Tony was seldom unemployed. In the four years he was living in my apartment building, he held a variety of jobs: beef plant worker, construction labor, delivery driver, forklift operator, repairman, tire shop, pipeline worker. But he never held on to a job for very long: maybe four months at most. He always had a good reason why he had to “quit” his last job.

Tony’s outgoing nature landed him another job quite quickly. But one year, he managed to put together enough employment hours to qualify for unemployment insurance. He stayed on that social program for the entire 12 months of eligibility. He supplemented his income with “day work for cash” at construction sites, moving material from one spot to another. Tony was quite proud that he could cheat the government: he was supposed to report his cash earnings, but he knew the government would not be able to connect his cash work to reduce his unemployment benefits.

Tony had a driver’s license, but he never owned a vehicle. He either got fellow workers to pick him up or he used his bicycle. Not having a vehicle in a town makes employment more challenging.

After about a year of being around Tony, I concluded that Tony was a screw-up in the workplace. He was not a good employee for most jobs. Another three years of living next to Tony only confirmed my suspicions. Poor workmanship, wrecked equipment, and ruffled customers probably followed Tony from workplace to workplace.

I felt sorry for the companies that hired Tony. To advertise, interview, and train new employees, there is an expense that must be incurred. I kind of doubt that these employers recovered enough profits from Tony’s efforts to pay for these costs and his eventual mistakes. The employer would have been better off leaving the position vacant than having Tony fill it.

I felt sorry for the prospective employees who lost the competition for the job Tony took. Tony had charisma to ace an interview; they did not. They would have made better employees.

Granted, the places of Tony’s employment had a high turnover rate. Their business model accepted employee turnover as part of their operations. Still, getting a year or two out of an employee is much better for the economy than one to four months.

Universal Basic Income (UBI)

Many advantages of UBI are well laid out. But I see one advantage that the UBI advocates fail to see:

A UBI will keep screwups like Tony out of the workplace. Businesses will save lots of money because they don’t have to replace workers like Tony as often. Recruitment costs will go down.

If Tony was on a UBI, his basic needs would be met. Rent, food, alcohol, TV, cellphone: that’s all Tony seemed to want out of life.

Tony would be working for day cash on construction sites to supplement his UBI income. If his short-term employer liked Tony’s labor for the day, the employer would call Tony the next time a day laborer was needed. And being on UBI, Tony would be available for these employers when they needed him — instead of on a job where he is likely to get fired. In other words, he is more useful to society in this way. Knowing that his labor had value would be good for Tony’s psyche.

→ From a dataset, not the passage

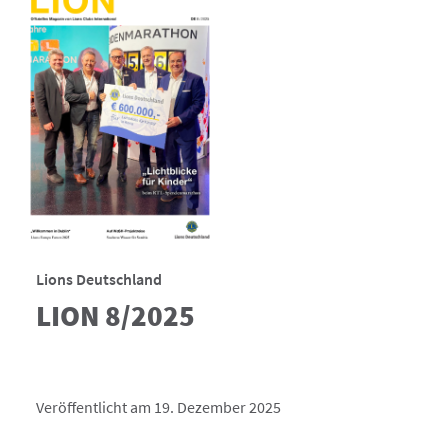
Lions Deutschland
LION 8/2025
Veröffentlicht am 19. Dezember 2025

In fact, a UBI would indirectly create a better mechanism for screwups like Tony to get this day-by-day work. Many screwups can hold things together for a few days. The employer gets value for this short-term effort.

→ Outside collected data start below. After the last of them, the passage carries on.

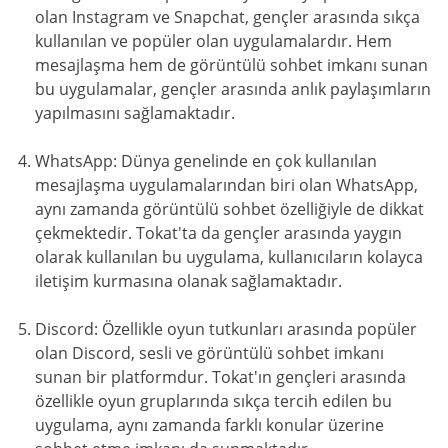
olan Instagram ve Snapchat, gençler arasında sıkça
kullanılan ve popüler olan uygulamalardır. Hem
mesajlaşma hem de görüntülü sohbet imkanı sunan
bu uygulamalar, gençler arasında anlık paylaşımların
yapılmasını sağlamaktadır.
WhatsApp: Dünya genelinde en çok kullanılan
mesajlaşma uygulamalarından biri olan WhatsApp,
aynı zamanda görüntülü sohbet özelliğiyle de dikkat
çekmektedir. Tokat'ta da gençler arasında yaygın
olarak kullanılan bu uygulama, kullanıcıların kolayca
iletişim kurmasına olanak sağlamaktadır.
Discord: Özellikle oyun tutkunları arasında popüler
olan Discord, sesli ve görüntülü sohbet imkanı
sunan bir platformdur. Tokat'ın gençleri arasında
özellikle oyun gruplarında sıkça tercih edilen bu
uygulama, aynı zamanda farklı konular üzerine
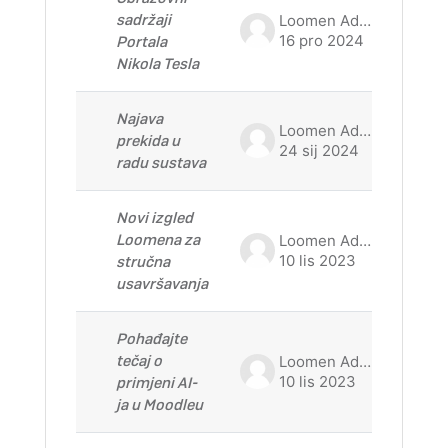
sadržaji
Loomen Admin
16 pro 2024
Portala
Nikola Tesla
Najava
Loomen Admin
prekida u
24 sij 2024
radu sustava
Novi izgled
Loomena za
Loomen Admin
10 lis 2023
stručna
usavršavanja
Pohađajte
tečaj o
Loomen Admin
10 lis 2023
primjeni AI-
ja u Moodleu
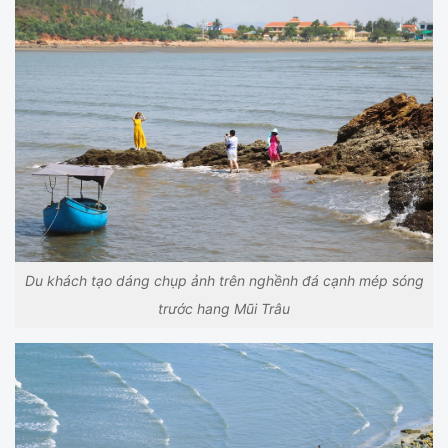
Du khách tạo dáng chụp ảnh trên nghềnh đá cạnh mép sóng
trước hang Mũi Trâu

And for those libertarian thinkers out there, a UBI would give people like Tony a lot more freedom to make better life decisions. With more life options and deciding things for themselves, their thinking will become more positive.

By thinking more positive and not having so much life stress around him, Tony just might be in a better frame of mind to deal with some of his mental health issues.

And putting Tony on a government UBI would probably be cheaper than all those recruitment and training costs businesses have to incur when hiring people like Tony — and later paying for his too many mistakes.

With UBI, some of these screwups would not be turning to petty crime to get their basic needs met. And that crime has big costs for society.

Let’s just admit some people just cannot handle the rigors of a 40-hour work week or consistently follow instructions to do a job well. A UBI will be the better investment society can make for them. Tony need not apply for a UBI or prove he needs it. It is just there — for everyone.